**What to produce**
Using the entries below, copy exactly each line from the line with "brugervenlighed og sikkerhed." up to and including the line with "Indeholder fugtgivende ingredienser som sheasmør", with every picture left out.

**Given data**
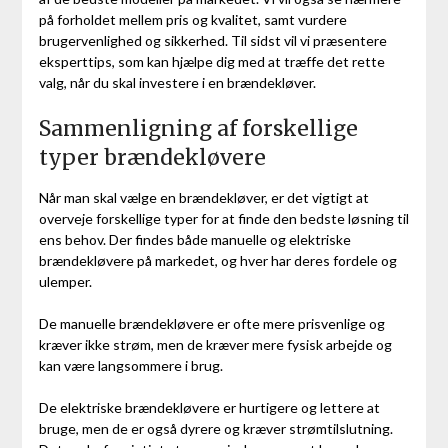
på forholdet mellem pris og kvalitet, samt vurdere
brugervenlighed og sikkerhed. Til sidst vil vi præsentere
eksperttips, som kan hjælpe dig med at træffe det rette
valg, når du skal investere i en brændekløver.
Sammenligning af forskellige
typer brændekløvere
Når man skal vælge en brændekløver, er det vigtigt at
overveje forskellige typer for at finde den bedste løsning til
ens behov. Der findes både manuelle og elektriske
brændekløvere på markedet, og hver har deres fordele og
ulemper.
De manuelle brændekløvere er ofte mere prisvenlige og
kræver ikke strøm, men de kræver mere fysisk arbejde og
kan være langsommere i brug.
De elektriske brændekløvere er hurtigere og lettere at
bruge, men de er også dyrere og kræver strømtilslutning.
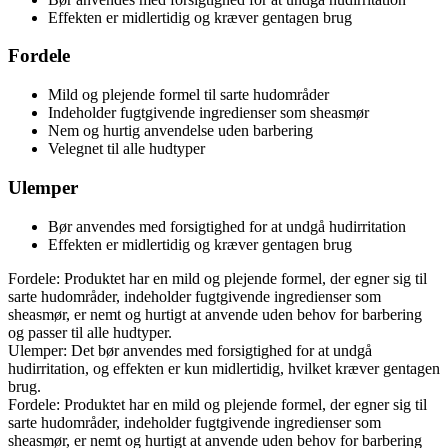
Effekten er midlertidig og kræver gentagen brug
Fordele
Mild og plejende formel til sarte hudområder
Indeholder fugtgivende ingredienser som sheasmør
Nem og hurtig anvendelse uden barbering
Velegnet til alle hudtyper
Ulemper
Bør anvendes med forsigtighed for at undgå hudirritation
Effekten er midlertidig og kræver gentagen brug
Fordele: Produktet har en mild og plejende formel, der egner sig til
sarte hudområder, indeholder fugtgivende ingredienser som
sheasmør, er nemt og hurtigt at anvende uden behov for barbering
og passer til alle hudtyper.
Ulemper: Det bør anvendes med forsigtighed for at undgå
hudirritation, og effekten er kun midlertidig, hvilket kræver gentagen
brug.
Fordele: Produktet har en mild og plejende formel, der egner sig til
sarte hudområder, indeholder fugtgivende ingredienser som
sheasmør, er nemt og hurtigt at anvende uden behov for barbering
---
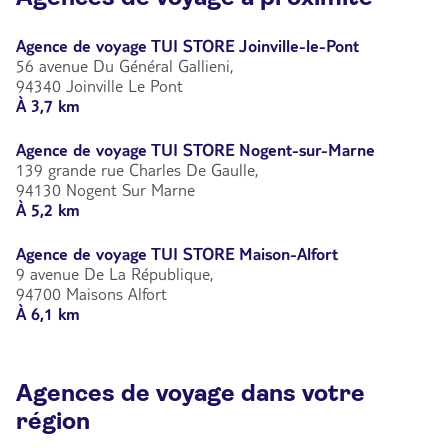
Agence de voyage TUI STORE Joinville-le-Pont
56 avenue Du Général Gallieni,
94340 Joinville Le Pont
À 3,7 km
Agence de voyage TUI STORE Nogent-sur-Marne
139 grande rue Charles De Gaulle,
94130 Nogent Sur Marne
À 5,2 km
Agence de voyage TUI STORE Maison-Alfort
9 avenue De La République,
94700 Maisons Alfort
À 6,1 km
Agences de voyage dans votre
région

**Solution to the problem**
brugervenlighed og sikkerhed. Til sidst vil vi præsentere
eksperttips, som kan hjælpe dig med at træffe det rette
valg, når du skal investere i en brændekløver.
Sammenligning af forskellige
typer brændekløvere
Når man skal vælge en brændekløver, er det vigtigt at
overveje forskellige typer for at finde den bedste løsning til
ens behov. Der findes både manuelle og elektriske
brændekløvere på markedet, og hver har deres fordele og
ulemper.
De manuelle brændekløvere er ofte mere prisvenlige og
kræver ikke strøm, men de kræver mere fysisk arbejde og
kan være langsommere i brug.
De elektriske brændekløvere er hurtigere og lettere at
bruge, men de er også dyrere og kræver strømtilslutning.
Effekten er midlertidig og kræver gentagen brug
Fordele
Mild og plejende formel til sarte hudområder
Indeholder fugtgivende ingredienser som sheasmør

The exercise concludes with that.